HR 5455

Observation data Epoch J2000 Equinox ICRS
- Constellation: Libra
- Right ascension: 14^{h} 36^{m} 59.79592^{s}
- Declination: −12° 18′ 19.0687″
- Apparent magnitude (V): 6.197±0.005

Characteristics
- Evolutionary stage: Blue straggler
- Spectral type: F6V
- B−V color index: 0.464±0.011

Astrometry
- Radial velocity (R_{v}): −66.1±0.5 km/s
- Proper motion (μ): RA: −868.62 mas/yr Dec.: −364.52 mas/yr
- Parallax (π): 37.1800±0.4010 mas
- Distance: 87.7 ± 0.9 ly (26.9 ± 0.3 pc)
- Absolute magnitude (M_{V}): 3.66

Orbit
- Primary: Aa
- Name: Ab
- Period (P): 1,086±77 d
- Semi-major axis (a): 1.589 AU
- Eccentricity (e): ≤ 0.15

Details

Aa
- Mass: 1.32 M_{☉}
- Radius: 1.39±0.06 R_{☉}
- Luminosity: 2.75 L_{☉}
- Surface gravity (log g): 4.28±0.10 cgs
- Temperature: 6,341±70 K
- Metallicity [Fe/H]: −0.10±0.06 dex
- Rotational velocity (v sin i): 16.2±0.5 km/s
- Age: 1.7±0.6 Gyr 3.10 Gyr

Ab
- Mass: 0.49±0.09 M_{☉} 0.130+0.036 −0.015 M_{☉}
- Other designations: BD−11°3770, FK5 1381, HD 128429, HIP 71469, HR 5455, SAO 158677, LAL 26630, LHS 2953

Database references
- SIMBAD: data

= HR 5455 =

Star in the constellation Libra

HR 5455 is a binary star system located at a distance of 88 light years from the Sun in the southern zodiac constellation of Libra. It has a yellow-white hue and is just barely visible to the naked eye with an apparent visual magnitude of 6.20. The system is drifting closer to the Sun with a radial velocity of −66 km/s and has a high proper motion, traversing the celestial sphere at the rate of 0.945 arcsecond per year. It is a well-known high velocity star system with a net heliocentric velocity of 158.8 km/s. The system is orbiting through the galaxy with a high eccentricity of 0.62, which carries it from as close as 4.1 out to 17.5 kpc away from the Galactic Center.

==Binary system==
This star was found to be a binary system based on variations in radial velocity data collected from the Hipparcos satellite. The pair have an orbital period of 1086 ± with photometric data yielding an angular separation of 21.28±2.88 mas. Observations from the Gaia DR2 provide an estimated linear semimajor axis of 1.589 AU. The eccentricity of the orbit is unknown, but has been assumed to be near zero.

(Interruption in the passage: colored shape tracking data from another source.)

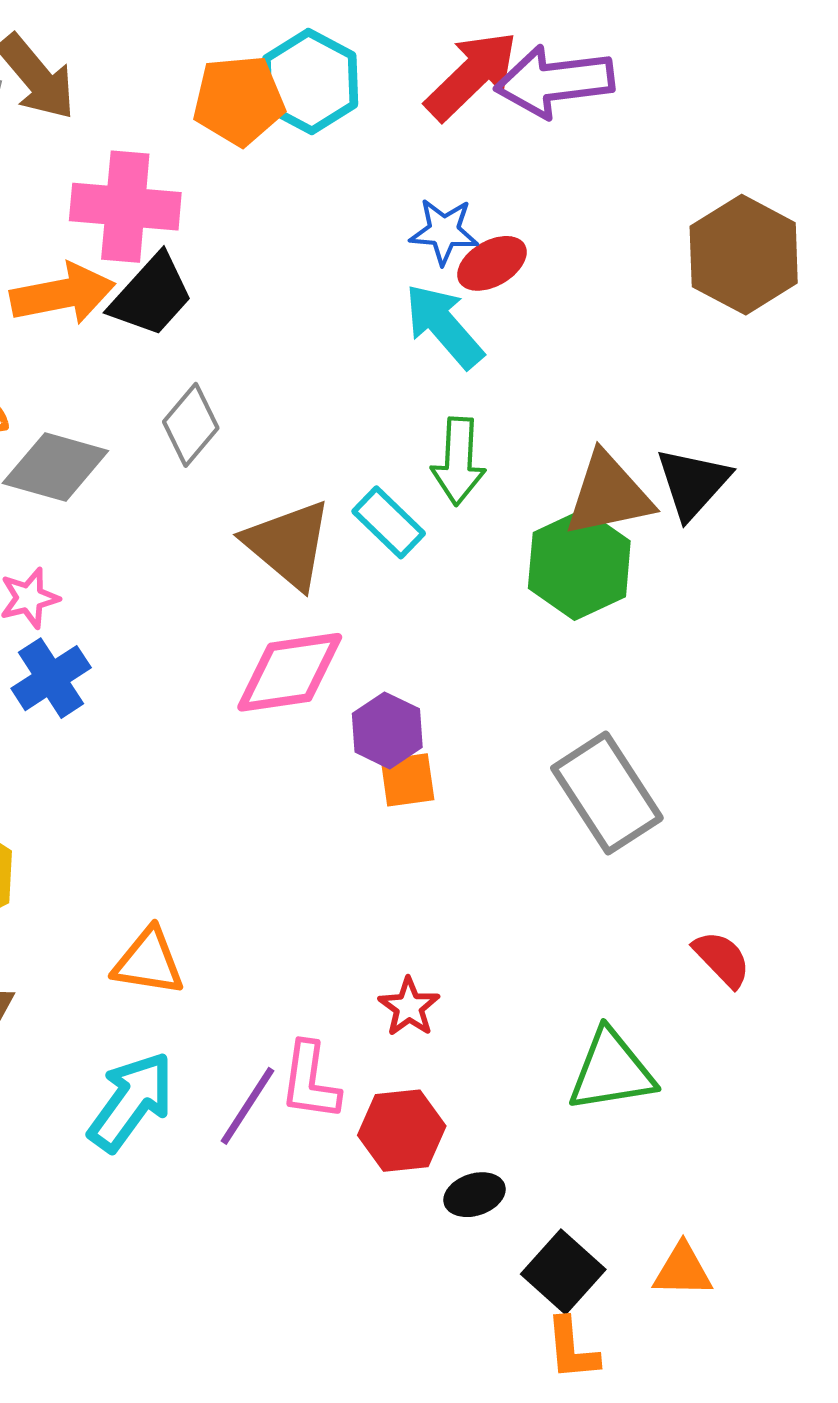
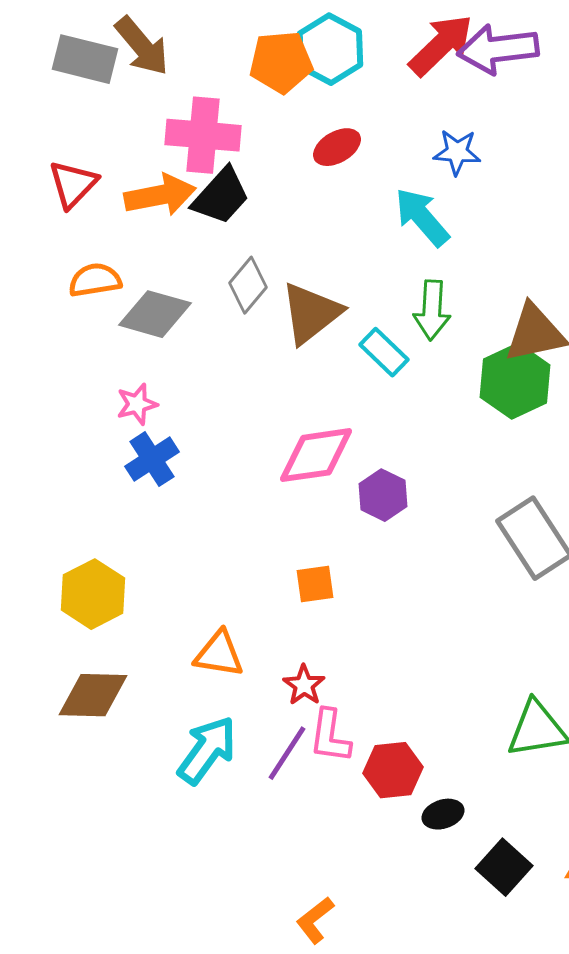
blue star: (444, 231) -> (457, 152), moved
red ellipse: (492, 263) -> (337, 147), moved
brown triangle: (288, 544) -> (311, 313), moved, turned 42
orange square: (408, 780) -> (315, 584), moved
red star: (409, 1007) -> (304, 685), moved
orange L-shape: (572, 1349) -> (315, 920), moved, turned 57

The visible member of this system, designated component Aa, has a stellar classification of F6V. Superficially, it resembles 2–3 billion year old F-type main-sequence star that is generating energy through core hydrogen fusion. However, the star displays anomalies that are a challenge to explain through the normal star formation process. The first is the high velocity orbit of the star through the Milky Way, which would be very difficult for a young population I star to accomplish. The second is an abnormally low iron-to-magnesium [Fe/Mg] abundance ratio. This strongly suggests it is an ancient population II star that was formed during the early starburst phase of the galaxy about 12 billion years ago – a period when high levels of magnesium was released during supernovae explosions of massive stars. Both anomalies can be explained by a mass transfer that converted a much older star into a blue straggler.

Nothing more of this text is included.